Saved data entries
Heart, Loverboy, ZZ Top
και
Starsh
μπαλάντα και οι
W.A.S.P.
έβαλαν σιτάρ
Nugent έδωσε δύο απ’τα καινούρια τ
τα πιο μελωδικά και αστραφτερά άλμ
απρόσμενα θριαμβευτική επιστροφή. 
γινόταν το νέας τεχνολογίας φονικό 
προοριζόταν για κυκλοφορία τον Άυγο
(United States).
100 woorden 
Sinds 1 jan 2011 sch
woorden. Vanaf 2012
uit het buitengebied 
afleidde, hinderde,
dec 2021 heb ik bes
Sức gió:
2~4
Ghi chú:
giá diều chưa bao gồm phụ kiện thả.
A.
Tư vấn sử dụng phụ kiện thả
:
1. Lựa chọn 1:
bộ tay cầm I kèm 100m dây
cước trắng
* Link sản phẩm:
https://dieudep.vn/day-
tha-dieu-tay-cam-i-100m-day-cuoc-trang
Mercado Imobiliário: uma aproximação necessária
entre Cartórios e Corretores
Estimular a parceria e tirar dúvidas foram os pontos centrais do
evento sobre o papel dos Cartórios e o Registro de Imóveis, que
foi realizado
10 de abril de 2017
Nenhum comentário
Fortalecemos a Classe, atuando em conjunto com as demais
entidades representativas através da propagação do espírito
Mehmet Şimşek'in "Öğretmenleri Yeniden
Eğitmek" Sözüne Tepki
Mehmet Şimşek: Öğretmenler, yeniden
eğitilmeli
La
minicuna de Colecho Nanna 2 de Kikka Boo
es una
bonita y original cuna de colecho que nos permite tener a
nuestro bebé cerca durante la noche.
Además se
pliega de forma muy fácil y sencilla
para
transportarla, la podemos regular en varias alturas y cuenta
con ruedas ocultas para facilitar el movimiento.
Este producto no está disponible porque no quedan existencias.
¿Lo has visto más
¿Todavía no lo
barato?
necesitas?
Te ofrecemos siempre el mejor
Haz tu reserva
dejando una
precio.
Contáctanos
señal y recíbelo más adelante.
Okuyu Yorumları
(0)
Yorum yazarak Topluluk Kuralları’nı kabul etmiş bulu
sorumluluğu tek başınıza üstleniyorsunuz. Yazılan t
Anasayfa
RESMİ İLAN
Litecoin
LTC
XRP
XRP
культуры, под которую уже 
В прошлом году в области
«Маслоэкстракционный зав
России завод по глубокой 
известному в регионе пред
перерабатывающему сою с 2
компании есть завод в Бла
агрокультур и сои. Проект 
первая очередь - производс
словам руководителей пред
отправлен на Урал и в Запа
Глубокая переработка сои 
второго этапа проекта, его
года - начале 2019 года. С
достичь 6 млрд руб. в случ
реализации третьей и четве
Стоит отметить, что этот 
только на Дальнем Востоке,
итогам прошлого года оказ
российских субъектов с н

Your assignment | Copy the data above in full, exactly as it reads.

Task result |
Heart, Loverboy, ZZ Top
και
Starsh
μπαλάντα και οι
W.A.S.P.
έβαλαν σιτάρ
Nugent έδωσε δύο απ’τα καινούρια τ
τα πιο μελωδικά και αστραφτερά άλμ
απρόσμενα θριαμβευτική επιστροφή. 
γινόταν το νέας τεχνολογίας φονικό 
προοριζόταν για κυκλοφορία τον Άυγο
(United States).
100 woorden 
Sinds 1 jan 2011 sch
woorden. Vanaf 2012
uit het buitengebied 
afleidde, hinderde,
dec 2021 heb ik bes
Sức gió:
2~4
Ghi chú:
giá diều chưa bao gồm phụ kiện thả.
A.
Tư vấn sử dụng phụ kiện thả
:
1. Lựa chọn 1:
bộ tay cầm I kèm 100m dây
cước trắng
* Link sản phẩm:
https://dieudep.vn/day-
tha-dieu-tay-cam-i-100m-day-cuoc-trang
Mercado Imobiliário: uma aproximação necessária
entre Cartórios e Corretores
Estimular a parceria e tirar dúvidas foram os pontos centrais do
evento sobre o papel dos Cartórios e o Registro de Imóveis, que
foi realizado
10 de abril de 2017
Nenhum comentário
Fortalecemos a Classe, atuando em conjunto com as demais
entidades representativas através da propagação do espírito
Mehmet Şimşek'in "Öğretmenleri Yeniden
Eğitmek" Sözüne Tepki
Mehmet Şimşek: Öğretmenler, yeniden
eğitilmeli
La
minicuna de Colecho Nanna 2 de Kikka Boo
es una
bonita y original cuna de colecho que nos permite tener a
nuestro bebé cerca durante la noche.
Además se
pliega de forma muy fácil y sencilla
para
transportarla, la podemos regular en varias alturas y cuenta
con ruedas ocultas para facilitar el movimiento.
Este producto no está disponible porque no quedan existencias.
¿Lo has visto más
¿Todavía no lo
barato?
necesitas?
Te ofrecemos siempre el mejor
Haz tu reserva
dejando una
precio.
Contáctanos
señal y recíbelo más adelante.
Okuyu Yorumları
(0)
Yorum yazarak Topluluk Kuralları’nı kabul etmiş bulu
sorumluluğu tek başınıza üstleniyorsunuz. Yazılan t
Anasayfa
RESMİ İLAN
Litecoin
LTC
XRP
XRP
культуры, под которую уже 
В прошлом году в области
«Маслоэкстракционный зав
России завод по глубокой 
известному в регионе пред
перерабатывающему сою с 2
компании есть завод в Бла
агрокультур и сои. Проект 
первая очередь - производс
словам руководителей пред
отправлен на Урал и в Запа
Глубокая переработка сои 
второго этапа проекта, его
года - начале 2019 года. С
достичь 6 млрд руб. в случ
реализации третьей и четве
Стоит отметить, что этот 
только на Дальнем Востоке,
итогам прошлого года оказ
российских субъектов с н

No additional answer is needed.